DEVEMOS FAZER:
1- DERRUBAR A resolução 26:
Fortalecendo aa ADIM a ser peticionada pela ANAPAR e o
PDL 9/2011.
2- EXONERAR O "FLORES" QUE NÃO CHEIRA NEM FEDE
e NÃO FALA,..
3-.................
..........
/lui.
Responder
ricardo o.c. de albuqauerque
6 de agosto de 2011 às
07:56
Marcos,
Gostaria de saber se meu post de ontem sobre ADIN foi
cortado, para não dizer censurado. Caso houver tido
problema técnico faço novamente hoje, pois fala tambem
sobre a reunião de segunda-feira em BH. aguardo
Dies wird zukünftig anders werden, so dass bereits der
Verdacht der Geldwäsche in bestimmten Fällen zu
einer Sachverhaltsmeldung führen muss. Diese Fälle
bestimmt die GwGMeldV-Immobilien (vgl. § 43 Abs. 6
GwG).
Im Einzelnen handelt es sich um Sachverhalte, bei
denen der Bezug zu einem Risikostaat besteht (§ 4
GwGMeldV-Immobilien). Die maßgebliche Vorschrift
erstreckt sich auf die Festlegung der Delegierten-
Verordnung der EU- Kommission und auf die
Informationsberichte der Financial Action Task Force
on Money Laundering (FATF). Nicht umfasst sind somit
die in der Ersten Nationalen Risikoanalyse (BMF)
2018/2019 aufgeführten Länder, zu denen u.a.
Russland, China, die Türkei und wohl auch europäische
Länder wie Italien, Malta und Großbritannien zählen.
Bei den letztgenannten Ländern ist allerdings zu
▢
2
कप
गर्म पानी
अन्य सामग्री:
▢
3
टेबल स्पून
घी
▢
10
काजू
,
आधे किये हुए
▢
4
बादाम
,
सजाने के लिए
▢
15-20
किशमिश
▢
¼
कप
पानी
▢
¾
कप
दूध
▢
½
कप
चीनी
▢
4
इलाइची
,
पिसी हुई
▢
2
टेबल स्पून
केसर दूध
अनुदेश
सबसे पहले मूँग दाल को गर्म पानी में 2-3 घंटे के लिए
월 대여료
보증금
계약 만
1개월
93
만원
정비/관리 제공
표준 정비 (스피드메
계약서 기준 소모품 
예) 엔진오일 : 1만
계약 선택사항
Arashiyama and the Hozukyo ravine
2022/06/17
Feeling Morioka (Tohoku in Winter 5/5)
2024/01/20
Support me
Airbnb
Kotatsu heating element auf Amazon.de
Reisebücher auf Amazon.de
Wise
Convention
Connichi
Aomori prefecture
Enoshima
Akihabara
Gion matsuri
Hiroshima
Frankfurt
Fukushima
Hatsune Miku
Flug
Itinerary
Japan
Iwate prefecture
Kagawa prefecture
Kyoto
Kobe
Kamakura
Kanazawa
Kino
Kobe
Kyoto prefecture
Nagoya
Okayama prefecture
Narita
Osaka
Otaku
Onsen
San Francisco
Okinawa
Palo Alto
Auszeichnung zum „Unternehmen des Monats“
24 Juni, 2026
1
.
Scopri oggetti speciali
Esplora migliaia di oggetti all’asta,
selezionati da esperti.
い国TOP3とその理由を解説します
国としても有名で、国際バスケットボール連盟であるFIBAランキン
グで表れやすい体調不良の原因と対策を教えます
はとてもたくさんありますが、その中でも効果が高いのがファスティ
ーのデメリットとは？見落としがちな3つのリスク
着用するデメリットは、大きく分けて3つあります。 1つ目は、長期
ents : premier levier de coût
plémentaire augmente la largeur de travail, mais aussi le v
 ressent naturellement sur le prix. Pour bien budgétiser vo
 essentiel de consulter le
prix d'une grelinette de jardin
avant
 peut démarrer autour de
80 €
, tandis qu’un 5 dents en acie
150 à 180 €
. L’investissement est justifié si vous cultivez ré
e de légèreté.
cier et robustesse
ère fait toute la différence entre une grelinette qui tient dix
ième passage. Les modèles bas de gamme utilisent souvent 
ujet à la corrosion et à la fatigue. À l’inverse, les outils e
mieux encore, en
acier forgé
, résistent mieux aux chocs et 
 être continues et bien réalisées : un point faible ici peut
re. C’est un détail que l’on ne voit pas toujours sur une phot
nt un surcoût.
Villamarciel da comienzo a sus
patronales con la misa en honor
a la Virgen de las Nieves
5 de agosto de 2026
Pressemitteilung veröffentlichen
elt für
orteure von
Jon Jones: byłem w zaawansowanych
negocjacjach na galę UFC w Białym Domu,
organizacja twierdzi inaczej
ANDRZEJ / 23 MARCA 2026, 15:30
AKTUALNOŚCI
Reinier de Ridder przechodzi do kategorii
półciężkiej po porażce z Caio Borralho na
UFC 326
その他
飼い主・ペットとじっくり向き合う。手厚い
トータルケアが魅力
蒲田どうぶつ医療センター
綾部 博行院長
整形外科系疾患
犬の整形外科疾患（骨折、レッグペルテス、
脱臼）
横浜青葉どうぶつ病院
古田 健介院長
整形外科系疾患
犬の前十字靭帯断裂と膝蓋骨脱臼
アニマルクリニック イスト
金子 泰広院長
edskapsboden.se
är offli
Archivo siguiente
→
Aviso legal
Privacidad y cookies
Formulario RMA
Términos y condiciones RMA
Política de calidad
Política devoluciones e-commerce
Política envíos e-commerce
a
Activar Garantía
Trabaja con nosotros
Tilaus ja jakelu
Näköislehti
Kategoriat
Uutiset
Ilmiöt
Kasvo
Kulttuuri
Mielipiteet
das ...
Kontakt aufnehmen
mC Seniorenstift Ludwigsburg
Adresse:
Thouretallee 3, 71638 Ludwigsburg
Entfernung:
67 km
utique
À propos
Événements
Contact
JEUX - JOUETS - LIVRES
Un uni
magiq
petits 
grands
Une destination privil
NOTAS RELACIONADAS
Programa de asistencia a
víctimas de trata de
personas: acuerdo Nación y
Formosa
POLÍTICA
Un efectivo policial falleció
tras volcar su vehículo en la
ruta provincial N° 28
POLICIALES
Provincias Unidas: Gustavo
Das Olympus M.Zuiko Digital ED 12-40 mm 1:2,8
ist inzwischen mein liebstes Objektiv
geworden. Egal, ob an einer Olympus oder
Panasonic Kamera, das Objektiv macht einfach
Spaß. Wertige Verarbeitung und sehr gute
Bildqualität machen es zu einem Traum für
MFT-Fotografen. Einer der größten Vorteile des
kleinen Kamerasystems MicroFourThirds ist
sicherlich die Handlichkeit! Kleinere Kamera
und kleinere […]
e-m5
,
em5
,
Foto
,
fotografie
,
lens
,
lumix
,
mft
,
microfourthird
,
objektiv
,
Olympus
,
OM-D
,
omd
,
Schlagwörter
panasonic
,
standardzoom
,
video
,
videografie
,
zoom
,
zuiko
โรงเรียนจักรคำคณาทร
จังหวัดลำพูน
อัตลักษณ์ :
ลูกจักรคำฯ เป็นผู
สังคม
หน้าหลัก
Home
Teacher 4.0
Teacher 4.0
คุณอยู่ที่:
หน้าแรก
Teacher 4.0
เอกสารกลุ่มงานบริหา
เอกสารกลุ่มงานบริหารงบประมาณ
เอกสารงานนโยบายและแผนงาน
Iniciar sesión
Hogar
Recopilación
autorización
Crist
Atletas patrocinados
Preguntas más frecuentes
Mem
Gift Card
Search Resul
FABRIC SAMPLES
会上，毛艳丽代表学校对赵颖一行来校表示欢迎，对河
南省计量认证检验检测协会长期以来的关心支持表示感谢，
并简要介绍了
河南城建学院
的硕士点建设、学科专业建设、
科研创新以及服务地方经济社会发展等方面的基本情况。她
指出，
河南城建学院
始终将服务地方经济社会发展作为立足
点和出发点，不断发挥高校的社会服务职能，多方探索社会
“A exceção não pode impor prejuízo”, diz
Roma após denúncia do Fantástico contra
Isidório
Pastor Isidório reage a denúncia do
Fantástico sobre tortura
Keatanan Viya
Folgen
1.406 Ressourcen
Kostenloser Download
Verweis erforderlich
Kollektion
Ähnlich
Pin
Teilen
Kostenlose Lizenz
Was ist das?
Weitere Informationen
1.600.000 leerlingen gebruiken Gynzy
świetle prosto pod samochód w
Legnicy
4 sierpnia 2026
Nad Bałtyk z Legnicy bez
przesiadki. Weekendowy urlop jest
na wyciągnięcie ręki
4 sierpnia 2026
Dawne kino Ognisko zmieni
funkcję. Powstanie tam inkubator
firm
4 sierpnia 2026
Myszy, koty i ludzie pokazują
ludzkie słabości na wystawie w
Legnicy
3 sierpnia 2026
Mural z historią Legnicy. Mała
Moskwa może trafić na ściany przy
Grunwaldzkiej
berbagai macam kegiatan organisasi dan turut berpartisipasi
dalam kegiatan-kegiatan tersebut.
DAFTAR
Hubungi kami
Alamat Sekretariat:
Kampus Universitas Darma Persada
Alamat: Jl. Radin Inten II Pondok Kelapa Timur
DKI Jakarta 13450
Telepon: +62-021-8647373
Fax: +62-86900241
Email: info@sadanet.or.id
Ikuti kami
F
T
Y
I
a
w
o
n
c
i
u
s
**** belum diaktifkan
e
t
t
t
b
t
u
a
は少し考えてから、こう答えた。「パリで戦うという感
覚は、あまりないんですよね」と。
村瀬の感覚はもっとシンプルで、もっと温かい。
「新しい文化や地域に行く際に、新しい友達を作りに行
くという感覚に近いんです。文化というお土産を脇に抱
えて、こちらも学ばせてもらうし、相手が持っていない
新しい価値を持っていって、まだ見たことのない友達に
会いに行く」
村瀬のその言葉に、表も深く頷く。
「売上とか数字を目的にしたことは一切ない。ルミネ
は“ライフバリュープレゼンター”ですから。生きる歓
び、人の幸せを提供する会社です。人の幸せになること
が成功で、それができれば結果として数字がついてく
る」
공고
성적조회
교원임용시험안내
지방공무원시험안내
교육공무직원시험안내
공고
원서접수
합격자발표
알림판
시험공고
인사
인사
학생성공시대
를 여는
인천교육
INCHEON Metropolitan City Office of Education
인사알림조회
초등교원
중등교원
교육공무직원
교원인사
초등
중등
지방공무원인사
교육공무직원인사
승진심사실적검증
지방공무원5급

◆ WHAT TO DO
Across the records, count the lines holding the string "bien". Give the number and stop.

◆ RESULT OF THE EXERCISE
2